I asked Antonietta about her motifs and choices of designs, and she replied, “I love to experiment and each of my works represents me. I study the force of the work.” Many of Antonietta’s embroidery designs are inherited from a distant cousin, Maria, born in 1872, who worked on the punto Assisi from the time she was a child until her death in 1946. She taught embroidery to young Assisi women with the help of 15 assistants, also experts in the Assisi stitch. The scrolls bearing her designs have always been a family treasure. Antonietta and another cousin, also impassioned by the punto Assisi, divided the heirloom scrolls between them.

Many of these scrolls had hand-written labels scrawled by an elderly Maria which indicated little information on their artistic origins. One was labeled “Orvieto pillow.” Antonietta turned the scroll into a pillow wondering about the specific Orvieto artwork which inspired it. One day,  browsing in the Zubboli bookshop in Assisi, she recognized the pillow’s designs as she gazed at photos reproducing Luca Signorelli frescoes (1499- 1502) in the San Brizio chapel of the Duomo in Orvieto. The grottesche motif in one of the Signorelli frescoes had clearly inspired Signora Maria’s design.

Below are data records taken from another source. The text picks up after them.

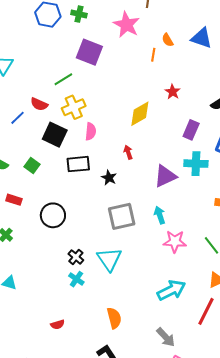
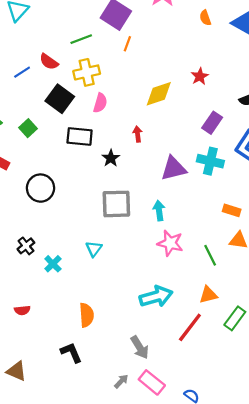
orange line: (153, 55) -> (127, 44), moved
black cross: (76, 257) -> (26, 246), moved
cyan triangle: (109, 259) -> (94, 249), size x0.6

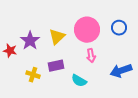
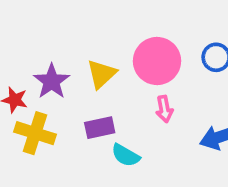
yellow cross: (33, 75) -> (35, 133), moved, size x1.5
cyan semicircle: (79, 81) -> (126, 155), moved

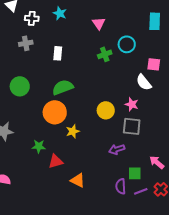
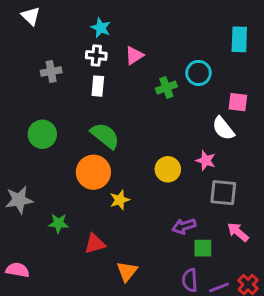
white cross: (32, 18) -> (96, 55), moved
pink triangle: (99, 23) -> (134, 55), moved, turned 32
green semicircle: (63, 87) -> (105, 136), turned 60
gray square: (132, 126) -> (223, 193), moved
green star: (39, 146) -> (58, 223), moved
pink arrow: (157, 162) -> (238, 232), moved
green square: (135, 173) -> (203, 248), moved
orange triangle: (78, 180) -> (127, 271), turned 42

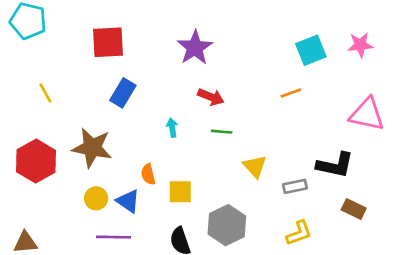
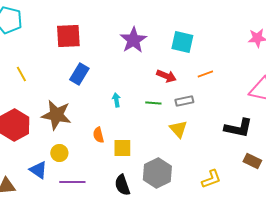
cyan square: (311, 50) -> (182, 42), moved, turned 35
red arrow: (211, 97) -> (166, 76), moved
gray rectangle: (295, 186) -> (184, 101), moved
blue triangle: (128, 201) -> (38, 170), moved

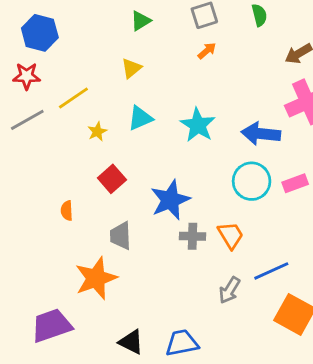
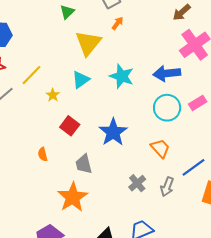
yellow triangle: (131, 68) -> (88, 43), moved, size x1.8
gray cross: (193, 236) -> (137, 183), moved, turned -30

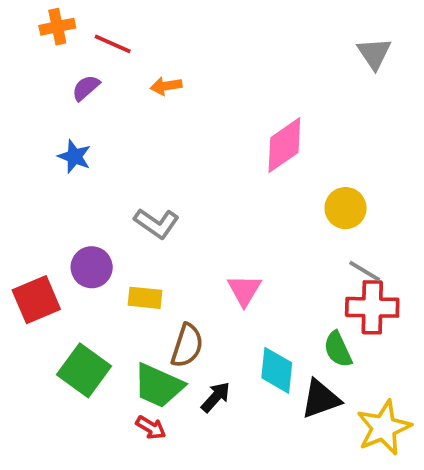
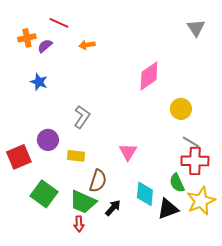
orange cross: (57, 27) -> (27, 38), moved
gray L-shape: (157, 223) -> (82, 117), turned -90
red arrow: (151, 428) -> (79, 224), turned 56
yellow star: (384, 428) -> (201, 201), moved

Other local artworks inspired artisans like Antonietta such as the carved doors of the 13th-century Basilica di San Francesco. A grinning monster with tongue out surrounded by budding flowers seems to mock those entering the Basilica’s door, and he takes center stage on Antonietta’s pillow, embroidered in green and white. Antonietta also pulls inspiration from the Deruta maiolica. 

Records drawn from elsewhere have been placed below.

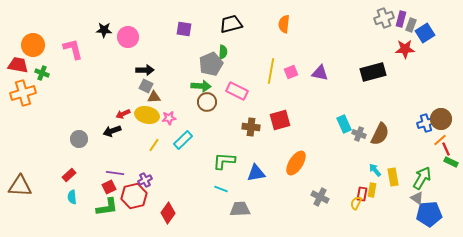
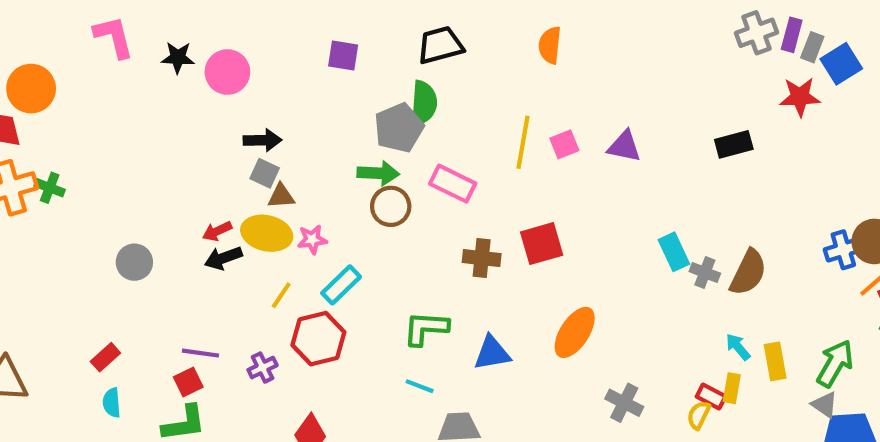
pink L-shape: (73, 49) -> (114, 37), moved
green semicircle: (223, 52) -> (424, 103), size x1.5
black rectangle: (373, 72) -> (734, 144), size x0.7
green cross: (42, 73) -> (50, 188), moved
black arrow: (112, 131) -> (223, 258), moved
gray circle: (79, 139) -> (134, 262), moved
red rectangle: (362, 194) -> (711, 396), turned -72
red hexagon: (134, 196) -> (318, 339), moved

During this past year of COVID, Antonietta has embroidered an ex-voto, an image made to implore a favor or thanks for a favor received. She embroidered her ex-voto as an invocation for the good health of all, baptizing this embroidery “a pandemic ex-voto.”  The inscription on the textile is an invocation to the Virgin, “Mother of all Graces” to intervene for us all. A few months after finishing the piece, Antonietta tested positive for COVID, but recovered without complications. In this case, that embroidered ex-voto played a dual role as both an implication and a thanksgiving.

Antonietta says that the medieval and Renaissance art of her region of Umbria has always been her main source of inspiration and especially in her most significant work of embroidery, the tribute to her beloved husband, Carlo Angletti, who died just over five years ago. Antonietta feels that Carletto is still with her as she continues to move that needle in and out of the linen fabrics, creating the wonders. Antonietta hopes to show her years of embroidery works at a show. “I have already decided the name of the exhibit, ‘Il Filo Amoroso’ (‘Thread of Love’).” Antonietta’s love for Assisi, its art and history and traditions thread through her embroidery. And that exhibit will be dedicated to Carlo, for she says, “He was my greatest support and always the most appreciative of anything I designed or created.”